**ABOUT THIS TASK:** Pick every line out of the entries below that holds the string "LinkedIn", and report them.

**RECORDS FOR THE TASK:**
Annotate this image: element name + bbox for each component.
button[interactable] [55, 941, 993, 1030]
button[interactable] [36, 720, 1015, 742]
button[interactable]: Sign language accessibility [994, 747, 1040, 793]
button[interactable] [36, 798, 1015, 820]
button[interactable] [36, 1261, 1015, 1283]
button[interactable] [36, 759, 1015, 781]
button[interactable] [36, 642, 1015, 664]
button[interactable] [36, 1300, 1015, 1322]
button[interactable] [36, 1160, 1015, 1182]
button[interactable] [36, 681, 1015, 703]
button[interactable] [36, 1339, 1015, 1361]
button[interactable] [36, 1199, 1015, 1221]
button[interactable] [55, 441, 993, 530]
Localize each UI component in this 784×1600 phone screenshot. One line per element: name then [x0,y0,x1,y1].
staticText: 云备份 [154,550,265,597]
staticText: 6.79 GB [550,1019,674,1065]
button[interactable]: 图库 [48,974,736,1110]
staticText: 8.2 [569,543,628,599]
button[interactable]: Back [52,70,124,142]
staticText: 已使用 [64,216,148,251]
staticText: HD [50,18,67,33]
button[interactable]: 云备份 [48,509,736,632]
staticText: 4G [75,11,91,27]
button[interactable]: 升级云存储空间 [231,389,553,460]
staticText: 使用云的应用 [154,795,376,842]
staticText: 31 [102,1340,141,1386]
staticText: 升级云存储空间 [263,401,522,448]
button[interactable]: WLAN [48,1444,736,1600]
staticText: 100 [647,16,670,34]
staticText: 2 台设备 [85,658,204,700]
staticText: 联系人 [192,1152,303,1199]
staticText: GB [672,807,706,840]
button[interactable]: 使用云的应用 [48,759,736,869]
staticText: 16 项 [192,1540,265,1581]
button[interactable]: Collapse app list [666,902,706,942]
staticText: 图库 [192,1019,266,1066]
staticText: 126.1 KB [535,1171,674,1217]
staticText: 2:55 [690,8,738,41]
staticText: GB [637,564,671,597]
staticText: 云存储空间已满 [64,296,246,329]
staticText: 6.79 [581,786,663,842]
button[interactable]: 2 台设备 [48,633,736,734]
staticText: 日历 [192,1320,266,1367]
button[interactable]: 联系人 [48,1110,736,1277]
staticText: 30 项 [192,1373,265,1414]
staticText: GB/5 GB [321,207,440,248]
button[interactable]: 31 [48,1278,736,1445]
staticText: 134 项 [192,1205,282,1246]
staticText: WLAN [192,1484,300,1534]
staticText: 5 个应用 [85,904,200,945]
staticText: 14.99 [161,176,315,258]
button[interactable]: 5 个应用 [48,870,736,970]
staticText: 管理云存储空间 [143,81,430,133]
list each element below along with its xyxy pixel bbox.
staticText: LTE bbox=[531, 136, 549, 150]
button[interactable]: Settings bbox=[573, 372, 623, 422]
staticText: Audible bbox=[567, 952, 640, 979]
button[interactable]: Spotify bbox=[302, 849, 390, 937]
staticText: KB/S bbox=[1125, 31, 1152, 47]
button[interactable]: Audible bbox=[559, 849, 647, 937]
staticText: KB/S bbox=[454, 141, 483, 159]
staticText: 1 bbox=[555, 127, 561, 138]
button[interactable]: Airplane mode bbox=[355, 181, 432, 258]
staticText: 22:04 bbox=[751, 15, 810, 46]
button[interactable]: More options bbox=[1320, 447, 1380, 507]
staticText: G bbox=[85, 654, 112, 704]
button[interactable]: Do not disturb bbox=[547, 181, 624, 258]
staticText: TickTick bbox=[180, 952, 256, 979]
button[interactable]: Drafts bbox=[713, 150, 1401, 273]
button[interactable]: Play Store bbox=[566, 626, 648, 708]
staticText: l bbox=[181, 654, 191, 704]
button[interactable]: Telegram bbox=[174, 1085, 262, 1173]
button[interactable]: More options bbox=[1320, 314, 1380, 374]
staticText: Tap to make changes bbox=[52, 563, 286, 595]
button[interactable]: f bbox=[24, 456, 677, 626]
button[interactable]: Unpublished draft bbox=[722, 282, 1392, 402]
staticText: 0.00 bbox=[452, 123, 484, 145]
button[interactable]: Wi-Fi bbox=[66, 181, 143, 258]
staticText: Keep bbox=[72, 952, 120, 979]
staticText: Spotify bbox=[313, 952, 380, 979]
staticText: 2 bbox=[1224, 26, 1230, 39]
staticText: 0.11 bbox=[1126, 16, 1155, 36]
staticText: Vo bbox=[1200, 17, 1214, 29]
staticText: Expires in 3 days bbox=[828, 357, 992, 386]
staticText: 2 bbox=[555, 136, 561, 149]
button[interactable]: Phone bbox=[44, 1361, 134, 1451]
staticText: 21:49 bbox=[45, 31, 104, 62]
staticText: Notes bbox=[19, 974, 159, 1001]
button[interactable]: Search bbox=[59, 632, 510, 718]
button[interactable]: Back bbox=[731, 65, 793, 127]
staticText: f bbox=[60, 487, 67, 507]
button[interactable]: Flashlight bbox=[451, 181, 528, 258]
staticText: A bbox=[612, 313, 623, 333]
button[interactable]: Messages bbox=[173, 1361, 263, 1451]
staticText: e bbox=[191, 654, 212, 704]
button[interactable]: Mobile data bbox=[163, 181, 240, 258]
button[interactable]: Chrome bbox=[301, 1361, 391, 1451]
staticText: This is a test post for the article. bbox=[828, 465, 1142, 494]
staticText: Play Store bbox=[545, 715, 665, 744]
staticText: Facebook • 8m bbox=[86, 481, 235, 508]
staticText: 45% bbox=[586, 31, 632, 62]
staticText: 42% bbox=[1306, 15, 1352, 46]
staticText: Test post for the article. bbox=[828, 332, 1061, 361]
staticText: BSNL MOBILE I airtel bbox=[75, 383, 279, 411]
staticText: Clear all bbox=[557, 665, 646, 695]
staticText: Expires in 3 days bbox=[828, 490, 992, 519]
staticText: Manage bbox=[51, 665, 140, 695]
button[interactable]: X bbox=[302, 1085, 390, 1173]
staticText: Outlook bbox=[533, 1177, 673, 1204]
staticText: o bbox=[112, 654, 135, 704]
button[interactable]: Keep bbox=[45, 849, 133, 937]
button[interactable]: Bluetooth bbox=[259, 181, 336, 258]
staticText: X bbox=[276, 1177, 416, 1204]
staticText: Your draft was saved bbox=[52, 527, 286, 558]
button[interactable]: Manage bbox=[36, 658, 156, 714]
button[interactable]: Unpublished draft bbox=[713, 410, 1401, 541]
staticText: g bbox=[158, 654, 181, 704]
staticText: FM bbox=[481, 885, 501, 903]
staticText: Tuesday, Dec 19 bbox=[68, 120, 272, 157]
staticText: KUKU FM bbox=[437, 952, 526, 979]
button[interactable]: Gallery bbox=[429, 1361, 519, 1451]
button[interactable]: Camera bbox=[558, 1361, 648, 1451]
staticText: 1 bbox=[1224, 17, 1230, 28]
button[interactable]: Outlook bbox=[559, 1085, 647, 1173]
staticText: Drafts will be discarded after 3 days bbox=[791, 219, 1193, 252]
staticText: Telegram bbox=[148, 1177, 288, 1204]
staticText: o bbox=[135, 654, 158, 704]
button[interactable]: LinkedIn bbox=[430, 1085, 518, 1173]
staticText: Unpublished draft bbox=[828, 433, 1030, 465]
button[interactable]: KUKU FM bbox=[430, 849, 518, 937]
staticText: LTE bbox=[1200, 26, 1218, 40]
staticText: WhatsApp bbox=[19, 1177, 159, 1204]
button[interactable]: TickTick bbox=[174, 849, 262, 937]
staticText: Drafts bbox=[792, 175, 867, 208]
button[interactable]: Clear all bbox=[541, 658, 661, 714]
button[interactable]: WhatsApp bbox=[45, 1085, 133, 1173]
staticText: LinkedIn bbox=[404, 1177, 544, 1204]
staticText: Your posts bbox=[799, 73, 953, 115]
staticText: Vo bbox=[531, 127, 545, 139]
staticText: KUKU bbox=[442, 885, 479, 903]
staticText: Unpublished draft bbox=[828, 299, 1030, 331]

**EXPECTED OUTPUT:**
button[interactable]: LinkedIn bbox=[430, 1085, 518, 1173]
staticText: LinkedIn bbox=[404, 1177, 544, 1204]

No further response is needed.